START Supplied material

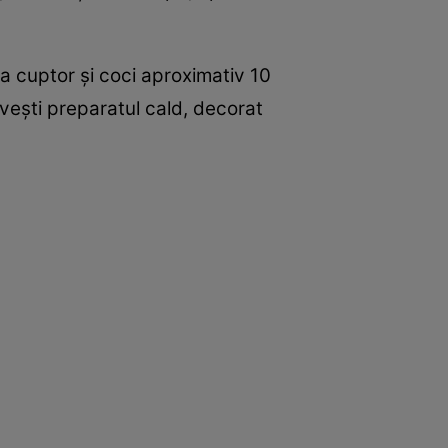
 la cuptor şi coci aproximativ 10
veşti preparatul cald, decorat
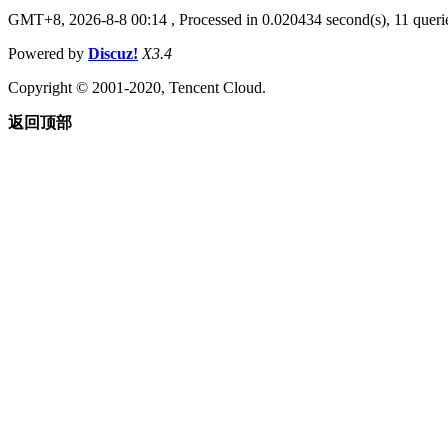
GMT+8, 2026-8-8 00:14
, Processed in 0.020434 second(s), 11 querie
Powered by
Discuz!
X3.4
Copyright © 2001-2020, Tencent Cloud.
返回顶部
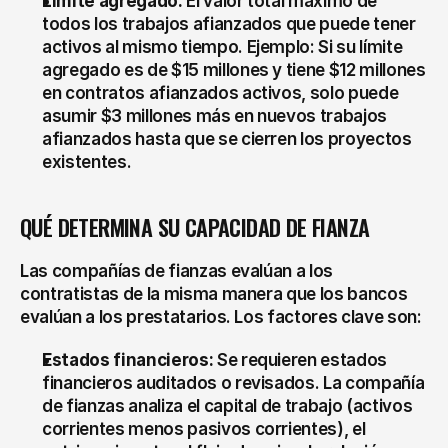
Límite agregado:
 El valor total máximo de 
todos los trabajos afianzados que puede tener 
activos al mismo tiempo. Ejemplo: Si su límite 
agregado es de $15 millones y tiene $12 millones 
en contratos afianzados activos, solo puede 
asumir $3 millones más en nuevos trabajos 
afianzados hasta que se cierren los proyectos 
existentes.
QUÉ DETERMINA SU CAPACIDAD DE FIANZA
Las compañías de fianzas evalúan a los 
contratistas de la misma manera que los bancos 
evalúan a los prestatarios. Los factores clave son:
Estados financieros:
 Se requieren estados 
financieros auditados o revisados. La compañía 
de fianzas analiza el capital de trabajo (activos 
corrientes menos pasivos corrientes), el 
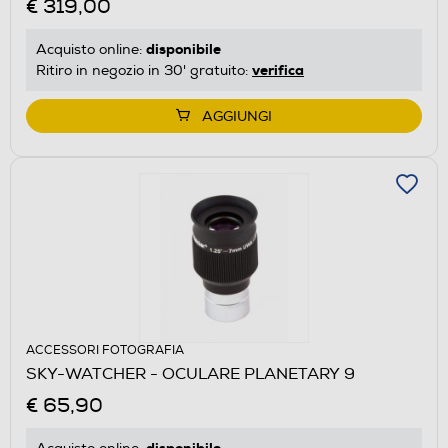
€ 319,00
disponibile
Acquisto online:
verifica
Ritiro in negozio in 30' gratuito:
AGGIUNGI
ACCESSORI FOTOGRAFIA
SKY-WATCHER - OCULARE PLANETARY 9
€ 65,90
disponibile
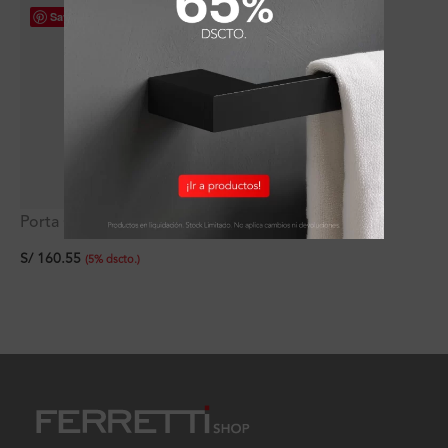
Save
Porta Cepillo Holland
S/
160.55
(
5
%
dscto.
)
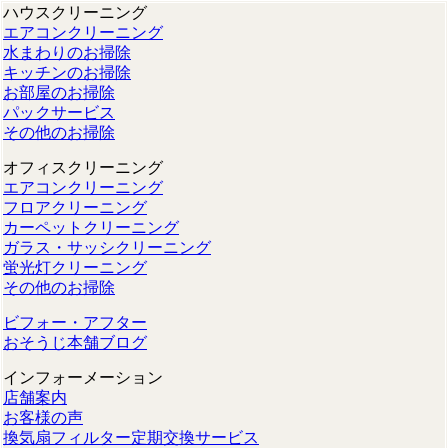
ハウスクリーニング
エアコンクリーニング
水まわりのお掃除
キッチンのお掃除
お部屋のお掃除
パックサービス
その他のお掃除
オフィスクリーニング
エアコンクリーニング
フロアクリーニング
カーペットクリーニング
ガラス・サッシクリーニング
蛍光灯クリーニング
その他のお掃除
ビフォー・アフター
おそうじ本舗ブログ
インフォーメーション
店舗案内
お客様の声
換気扇フィルター定期交換サービス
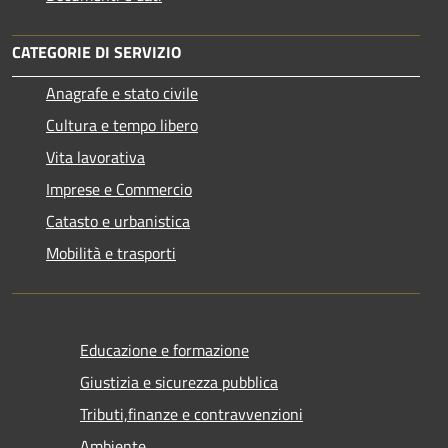
CATEGORIE DI SERVIZIO
Anagrafe e stato civile
Cultura e tempo libero
Vita lavorativa
Imprese e Commercio
Catasto e urbanistica
Mobilità e trasporti
Educazione e formazione
Giustizia e sicurezza pubblica
Tributi,finanze e contravvenzioni
Ambiente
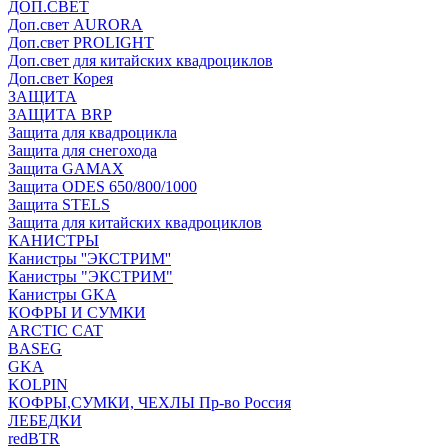
ДОП.СВЕТ
Доп.свет AURORA
Доп.свет PROLIGHT
Доп.свет для китайских квадроциклов
Доп.свет Корея
ЗАЩИТА
ЗАЩИТА BRP
Защита для квадроцикла
Защита для снегохода
Защита GAMAX
Защита ODES 650/800/1000
Защита STELS
Защита для китайских квадроциклов
КАНИСТРЫ
Канистры ''ЭКСТРИМ''
Канистры "ЭКСТРИМ"
Канистры GKA
КОФРЫ И СУМКИ
ARCTIC CAT
BASEG
GKA
KOLPIN
КОФРЫ,СУМКИ, ЧЕХЛЫ Пр-во Россия
ЛЕБЕДКИ
redBTR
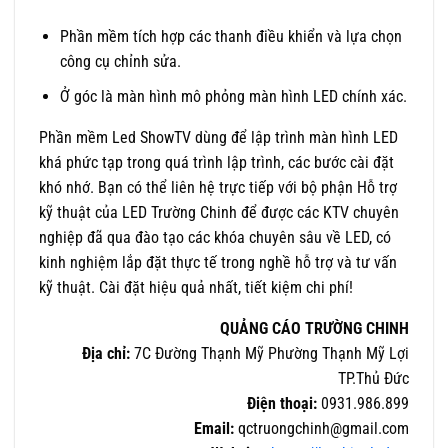
Phần mềm tích hợp các thanh điều khiển và lựa chọn
công cụ chỉnh sửa.
Ở góc là màn hình mô phỏng màn hình LED chính xác.
Phần mềm Led ShowTV dùng để lập trình màn hình LED
khá phức tạp trong quá trình lập trình, các bước cài đặt
khó nhớ. Bạn có thể liên hệ trực tiếp với bộ phận Hỗ trợ
kỹ thuật của LED Trường Chinh để được các KTV chuyên
nghiệp đã qua đào tạo các khóa chuyên sâu về LED, có
kinh nghiệm lắp đặt thực tế trong nghề hỗ trợ và tư vấn
kỹ thuật. Cài đặt hiệu quả nhất, tiết kiệm chi phí!
QUẢNG CÁO TRƯỜNG CHINH
Địa chỉ:
7C Đường Thạnh Mỹ Phường Thạnh Mỹ Lợi
TP.Thủ Đức
Điện thoại:
0931.986.899
Email:
qctruongchinh@gmail.com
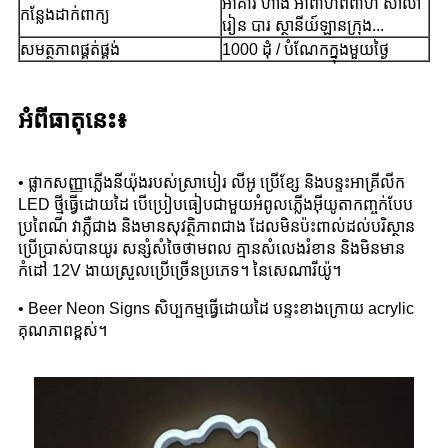
អាគារ ហាង អាពាហ៍ពិពាហ៍ សាលា
កន្លែងដាក់ពាក្យ
រៀន បារ ស្ថានីយ៍ឡានក្រុង...
សមត្ថភាពផ្គត់ផ្គង់
1000 ដុំ / បំណែកក្នុងមួយថ្ងៃ
អំពីធាតុនេះ៖
• ផ្លាកសញ្ញាភ្លើងនីយ៉ុងរបស់ស្រាបៀរ លីអូ ប្រើខ្សែ និងបន្ទះអាគ្រីលីក
LED ថ្មីធ្វើដោយដៃ បើប្រៀបធៀបជាមួយអំពូលភ្លើងអ៊ីយូតាកញ្ចក់បែប
ប្រពៃណី វាភ្លឺជាង និងមានសុវត្ថិភាពជាង ដែលមិនប៉ះពាល់ដល់បរិស្ថាន
ប្រើប្រាស់បានយូរ សន្សំសំចៃថាមពល គ្មានសំលេងរំខាន និងមិនមាន
កំដៅ 12V ងាយស្រួលប្រើច្រើនប្រភេទ។ នៃសេណារីយ៉ូ។
• Beer Neon Signs សិប្បកម្មធ្វើដោយដៃ បន្ទះខាងក្រោយ acrylic
គុណភាពខ្ពស់។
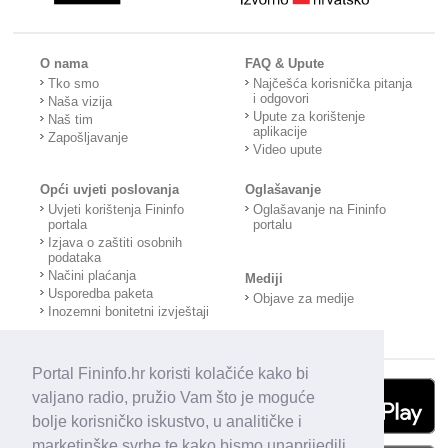
O nama
FAQ & Upute
Tko smo
Najčešća korisnička pitanja
i odgovori
Naša vizija
Upute za korištenje
Naš tim
aplikacije
Zapošljavanje
Video upute
Opći uvjeti poslovanja
Oglašavanje
Uvjeti korištenja Fininfo
Oglašavanje na Fininfo
portala
portalu
Izjava o zaštiti osobnih
podataka
Načini plaćanja
Mediji
Usporedba paketa
Objave za medije
Inozemni bonitetni izvještaji
Portal Fininfo.hr koristi kolačiće kako bi
valjano radio, pružio Vam što je moguće
bolje korisničko iskustvo, u analitičke i
marketinške svrhe te kako bismo unaprijedili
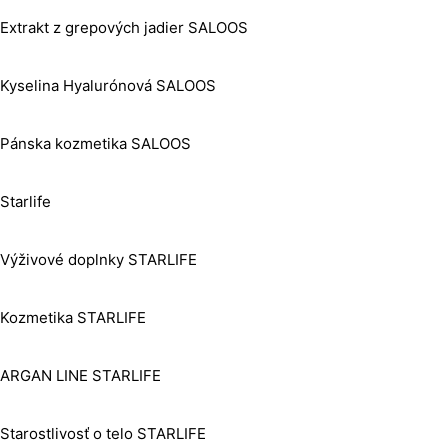
Extrakt z grepových jadier SALOOS
Kyselina Hyalurónová SALOOS
Pánska kozmetika SALOOS
Starlife
Výživové doplnky STARLIFE
Kozmetika STARLIFE
ARGAN LINE STARLIFE
Starostlivosť o telo STARLIFE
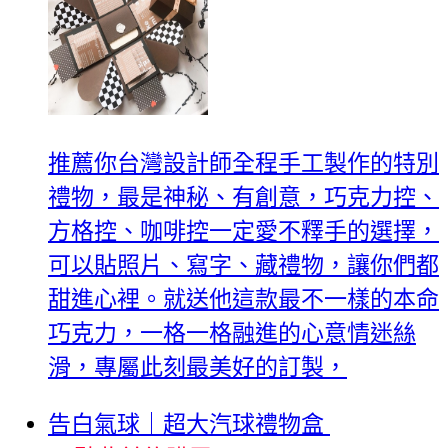
推薦你台灣設計師全程手工製作的特別
禮物，最是神秘、有創意，巧克力控、
方格控、咖啡控一定愛不釋手的選擇，
可以貼照片、寫字、藏禮物，讓你們都
甜進心裡。就送他這款最不一樣的本命
巧克力，一格一格融進的心意情迷絲
滑，專屬此刻最美好的訂製，
告白氣球｜超大汽球禮物盒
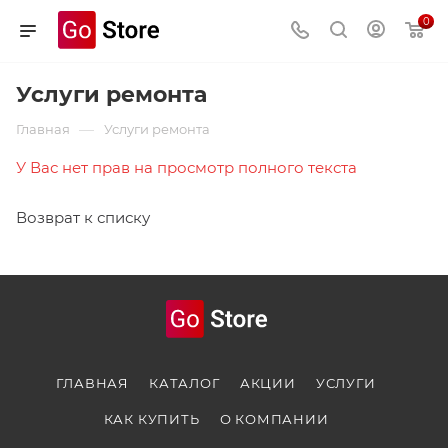
0
Услуги ремонта
—
Главная
Услуги ремонта
У Вас нет прав на просмотр полного текста
Возврат к списку
ГЛАВНАЯ
КАТАЛОГ
АКЦИИ
УСЛУГИ
КАК КУПИТЬ
О КОМПАНИИ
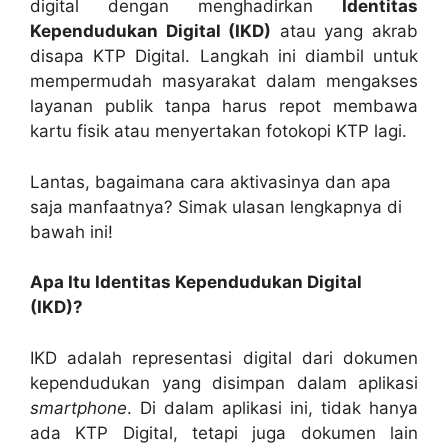
digital dengan menghadirkan
Identitas
Kependudukan Digital (IKD)
atau yang akrab
disapa KTP Digital. Langkah ini diambil untuk
mempermudah masyarakat dalam mengakses
layanan publik tanpa harus repot membawa
kartu fisik atau menyertakan fotokopi KTP lagi.
Lantas, bagaimana cara aktivasinya dan apa
saja manfaatnya? Simak ulasan lengkapnya di
bawah ini!
Apa Itu Identitas Kependudukan Digital
(IKD)?
IKD adalah representasi digital dari dokumen
kependudukan yang disimpan dalam aplikasi
smartphone
. Di dalam aplikasi ini, tidak hanya
ada KTP Digital, tetapi juga dokumen lain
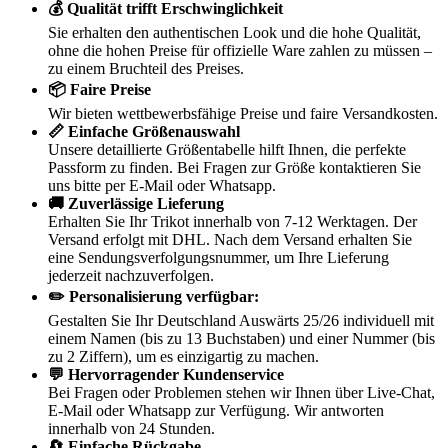
💰 Qualität trifft Erschwinglichkeit
Sie erhalten den authentischen Look und die hohe Qualität,
ohne die hohen Preise für offizielle Ware zahlen zu müssen –
zu einem Bruchteil des Preises.
📦 Faire Preise
Wir bieten wettbewerbsfähige Preise und faire Versandkosten.
📏 Einfache Größenauswahl
Unsere detaillierte Größentabelle hilft Ihnen, die perfekte
Passform zu finden. Bei Fragen zur Größe kontaktieren Sie
uns bitte per E-Mail oder Whatsapp.
🚚 Zuverlässige Lieferung
Erhalten Sie Ihr Trikot innerhalb von 7-12 Werktagen. Der
Versand erfolgt mit DHL. Nach dem Versand erhalten Sie
eine Sendungsverfolgungsnummer, um Ihre Lieferung
jederzeit nachzuverfolgen.
✏️ Personalisierung verfügbar:
Gestalten Sie Ihr Deutschland Auswärts 25/26 individuell mit
einem Namen (bis zu 13 Buchstaben) und einer Nummer (bis
zu 2 Ziffern), um es einzigartig zu machen.
💬 Hervorragender Kundenservice
Bei Fragen oder Problemen stehen wir Ihnen über Live-Chat,
E-Mail oder Whatsapp zur Verfügung. Wir antworten
innerhalb von 24 Stunden.
🔄 Einfache Rückgabe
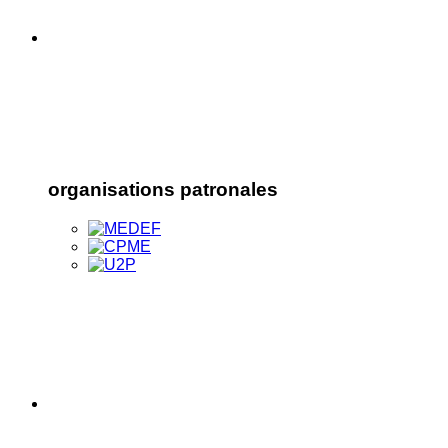
organisations patronales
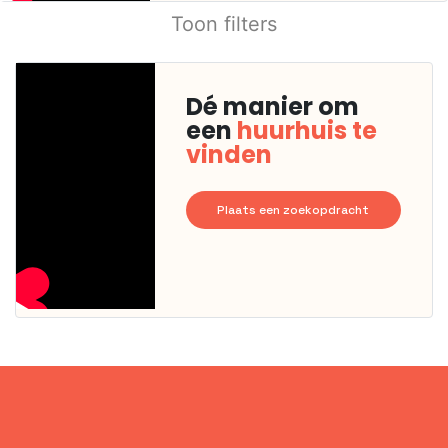
Toon filters
Dé manier om
een
huurhuis te
vinden
Plaats een zoekopdracht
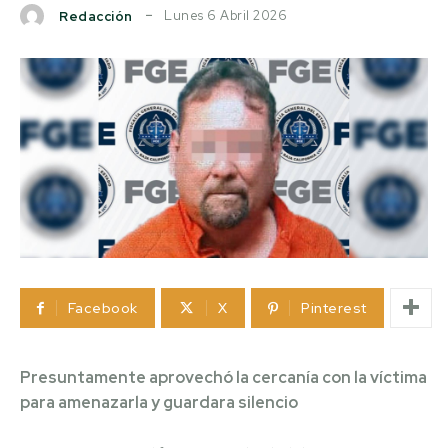
Lunes 6 Abril 2026
Redacción
Facebook
X
Pinterest
Presuntamente aprovechó la cercanía con la víctima
para amenazarla y guardara silencio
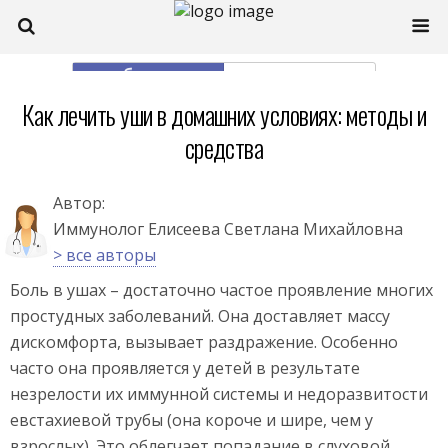
моб. версия
полная
Как лечить уши в домашних условиях: методы и
средства
Автор:
Иммунолог Елисеева Светлана Михайловна
> все авторы
Боль в ушах – достаточно частое проявление многих
простудных заболеваний. Она доставляет массу
дискомфорта, вызывает раздражение. Особенно
часто она проявляется у детей в результате
незрелости их иммунной системы и недоразвитости
евстахиевой трубы (она короче и шире, чем у
взрослых). Это облегчает попадание в слуховой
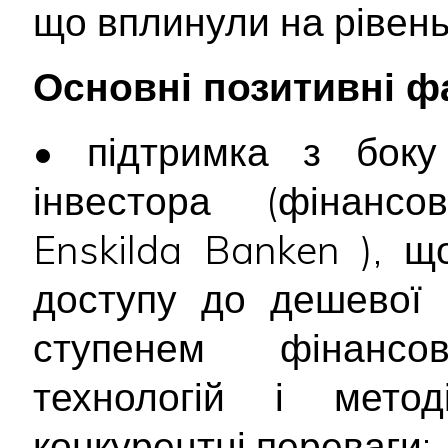
що вплинули на рівень
Основні позитивні ф
• підтримка з боку 
інвестора (фінансо
Enskilda Banken ), 
доступу до дешевої 
ступенем фінансо
технологій і метод
конкурентні переваги;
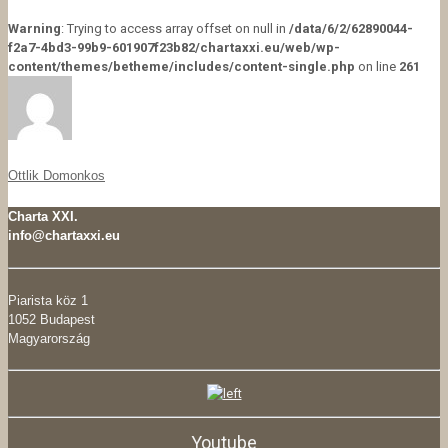
Warning
: Trying to access array offset on null in
/data/6/2/62890044-
f2a7-4bd3-99b9-601907f23b82/chartaxxi.eu/web/wp-
content/themes/betheme/includes/content-single.php
on line
261
Ottlik Domonkos
Charta XXI.
info@chartaxxi.eu
Piarista köz 1
1052 Budapest
Magyarország
Youtube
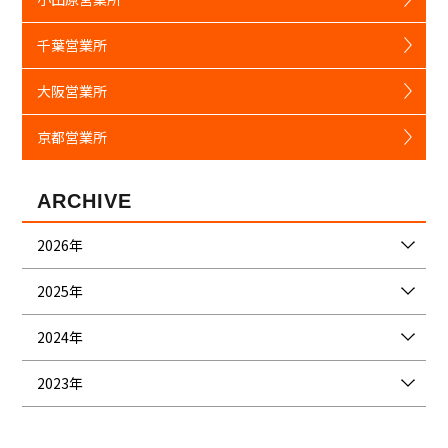
千葉営業所
大阪営業所
京都営業所
ARCHIVE
2026年
2025年
2024年
2023年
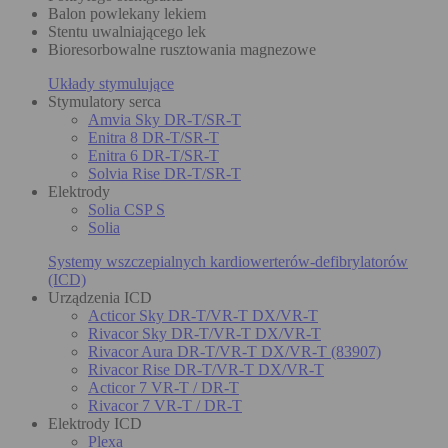
Balon powlekany lekiem
Stentu uwalniającego lek
Bioresorbowalne rusztowania magnezowe
Układy stymulujące
Stymulatory serca
Amvia Sky DR-T/SR-T
Enitra 8 DR-T/SR-T
Enitra 6 DR-T/SR-T
Solvia Rise DR-T/SR-T
Elektrody
Solia CSP S
Solia
Systemy wszczepialnych kardiowerterów-defibrylatorów
(ICD)
Urządzenia ICD
Acticor Sky DR-T/VR-T DX/VR-T
Rivacor Sky DR-T/VR-T DX/VR-T
Rivacor Aura DR-T/VR-T DX/VR-T (83907)
Rivacor Rise DR-T/VR-T DX/VR-T
Acticor 7 VR-T / DR-T
Rivacor 7 VR-T / DR-T
Elektrody ICD
Plexa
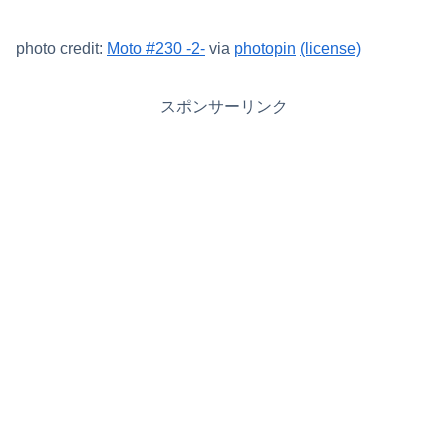
photo credit:
Moto #230 -2-
via
photopin
(license)
スポンサーリンク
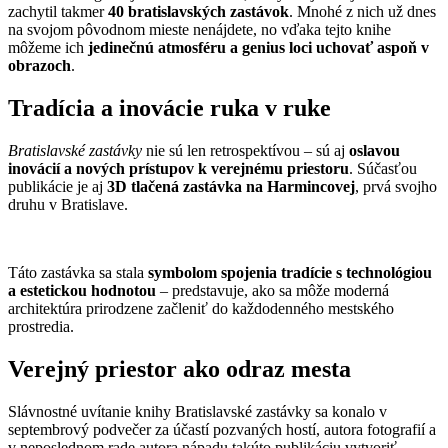
zachytil takmer
40 bratislavských zastávok
. Mnohé z nich už dnes
na svojom pôvodnom mieste nenájdete, no vďaka tejto knihe
môžeme ich
jedinečnú atmosféru a genius loci uchovať aspoň v
obrazoch
.
Tradícia a inovácie ruka v ruke
Bratislavské zastávky
nie sú len retrospektívou – sú aj
oslavou
inovácií a nových prístupov k verejnému priestoru
. Súčasťou
publikácie je aj
3D tlačená zastávka na Harmincovej
, prvá svojho
druhu v Bratislave.
Táto zastávka sa stala
symbolom spojenia tradície s technológiou
a estetickou hodnotou
– predstavuje, ako sa môže moderná
architektúra prirodzene začleniť do každodenného mestského
prostredia.
Verejný priestor ako odraz mesta
Slávnostné uvítanie knihy Bratislavské zastávky sa konalo v
septembrový podvečer za účastí pozvaných hostí, autora fotografií a
v neposlednom rade autora nápadu takúto publikáciu vytvoriť –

END Supplied material

Your assignment
Restate word for word every line from the top of the entries above to the line with "Las compañías de fianzas evalúan a los", inclusive, and skip any pictures.

The completed task
 la cuptor şi coci aproximativ 10
veşti preparatul cald, decorat
GMT+8, 2026-8-8 00:14
, Processed in 0.020434 second(s), 11 querie
Powered by
Discuz!
X3.4
Copyright © 2001-2020, Tencent Cloud.
返回顶部
Límite agregado:
 El valor total máximo de 
todos los trabajos afianzados que puede tener 
activos al mismo tiempo. Ejemplo: Si su límite 
agregado es de $15 millones y tiene $12 millones 
en contratos afianzados activos, solo puede 
asumir $3 millones más en nuevos trabajos 
afianzados hasta que se cierren los proyectos 
existentes.
QUÉ DETERMINA SU CAPACIDAD DE FIANZA
Las compañías de fianzas evalúan a los 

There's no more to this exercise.